Saron
unterbrach sich und bestellte eine Flasche Mineralwasser, die
anderen taten es ihm gleich und nach einer kleinen Pause fuhr er
fort: "Wie furchtbar, in diesem Land eine Frau zu sein. Wie
schwer haben es viele Frauen mit ungewollten Schwangerschaften.

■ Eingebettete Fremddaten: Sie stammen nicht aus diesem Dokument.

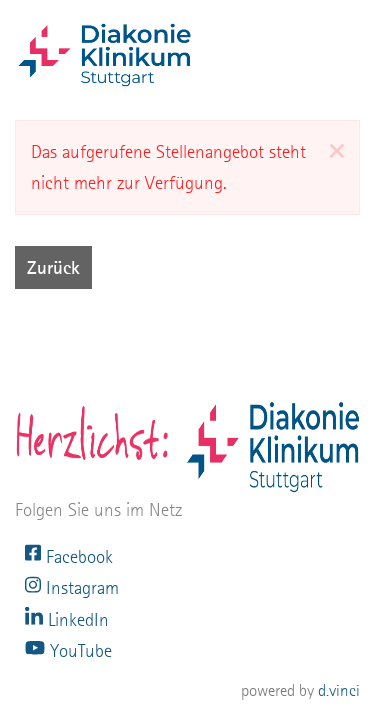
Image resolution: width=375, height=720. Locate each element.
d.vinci (339, 690)
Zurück (53, 267)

Auch meine Mutter durchlitt Schreckliches: im Jahr 1949 - viel
Armut, wenig Arbeit und erst beginnender Wiederaufbau - mit 15
Jahren als Flüchtlingskind schwanger zu werden, brachte viel
Leid mit sich. Zwei christliche Elternhäuser hat das in
Verzweiflung gestürzt, sie musste sofort die Schule
verlassen, denn sie war jetzt ein schlechtes Vorbild für
ihre Mitschülerinnen. Auch von und in der Gesellschaft wurde
sie geächtet und hinter ihrem Rücken wurde getuschelt
und getratscht. Meine Tante wurde nicht müde, mir zu
erzählen, dass ich abgetrieben worden wäre, wäre
es nicht schon zu spät gewesen, als die Schwangerschaft
offenbar wurde. Ich hätte Verständnis gehabt, wenn
meine Mutter sich für einen Schwangerschaftsabbruch
entschieden hätte. Ich habe meine Eltern nie nach dem
genauen Wie und Was dieser Zeit gefragt, es hätte sie
belastet und mir nichts gebracht. Natürlich freue ich mich
und danke Gott dafür, am Leben zu sein. Er nimmt die
verletzte Seele in seine Hand und heilt sie. Auch die der Frauen,
die seine Kinder geworden sind und abgetrieben haben, heilt
er.(1) Zurzeit hat der Gesundheitsminister unseres Landes eine
Studie über die psychischen Spätfolgen von Abtreibungen
in Auftrag gegeben. Er wird dafür viel kritisiert.(2) Aus
meiner und der seelsorgerlichen Erfahrung anderer weiß ich,
dass eine Abtreibung betroffenen Frauen viele Probleme bereitet,
auch Selbstvorwürfe und Minderwertigkeitsgefühle bis
hin zu körperlichen Beeinträchtigungen können
auftreten. Aber das sind natürlich meine subjektiven
Erfahrungen. Mit dieser "vergessenen Sünde" werden
wir noch lange zu kämpfen haben." "Warum nennst
du Abtreibung eine vergessene Sünde?", fragte einer der
beiden Zuhörer erstaunt. "Weil sie in der Bibel
schlichtweg vergessen wurde. Sie wird nirgends explizit genannt.
Vielleicht war das ja Gottes Absicht? Jedenfalls haben die
Kirchenmänner nach Paulus das sofort korrigiert und schon
Tertullian (150 - 230) schreibt: "Es ist uns ebenso wenig
erlaubt einen Menschen, der sich vor der Geburt befindet, zu
töten als einen schon geborenen"(3) und "Wir
hingegen dürfen, nachdem uns ein für allemal das Töten
eines Menschen verboten ist, selbst den Embryo im Mutterleib
[...] nicht zerstören. Ein vorweggenommener Mord ist es,
wenn man eine Geburt verhindert; es fällt nicht ins Gewicht,
ob man einem Menschen nach der Geburt das Leben raubt oder es
bereits im werdenden Zustand vernichtet. Ein Mensch ist auch
schon, was erst ein Mensch werden soll - auch jede Frucht ist
schon in ihrem Samen enthalten."(4) Danke ihr Lieben,
dass ihr so aufmerksam zugehört habt. Meine Frau und ich
müssen uns jetzt auf den Weg machen!" "Wartet
noch, Saron, wir bedanken uns ebenfalls ganz herzlich und haben
euch etwas mitgebracht!". Der Mann öffnete seinen
Rucksack und holte zwei kleine Flaschen heraus. "Brombeersaft
aus unserem Garten" ,erklärte er und reichte sie
Saron. "Das ist sehr lieb von euch und wir bedanken uns
bei euch. Er wird uns guttun auf unserer Reise. Gott segne euren
weiteren Lebensweg und vergesst es nicht: Gott ist und handelt
oft ganz anders, als wir denken. Vertraut ihm!" Dann ging
auch er mit seiner Gefährtin aufs Zimmer, um die Sachen zu
packen. Draußen erwartete sie schon der Wald.